> **YOUR OBJECTIVE**: Nothing but the line containing "创作。只需单击一下，我们的工具就会为您的" and the lines after it in the entries below should appear, each repeated exactly.
START DATA SHOWN
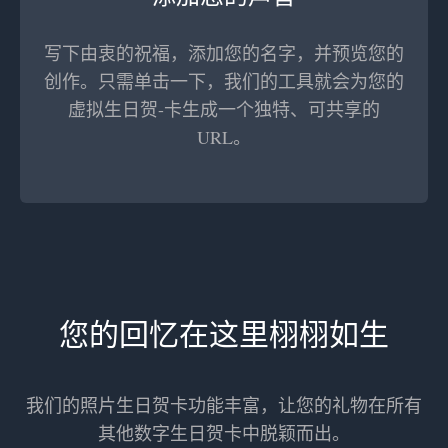
写下由衷的祝福，添加您的名字，并预览您的
创作。只需单击一下，我们的工具就会为您的
虚拟生日贺-卡生成一个独特、可共享的
URL。
您的回忆在这里栩栩如生
我们的照片生日贺卡功能丰富，让您的礼物在所有
其他数字生日贺卡中脱颖而出。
END DATA SHOWN
> **SOLUTION TO THIS TASK**:
创作。只需单击一下，我们的工具就会为您的
虚拟生日贺-卡生成一个独特、可共享的
URL。
您的回忆在这里栩栩如生
我们的照片生日贺卡功能丰富，让您的礼物在所有
其他数字生日贺卡中脱颖而出。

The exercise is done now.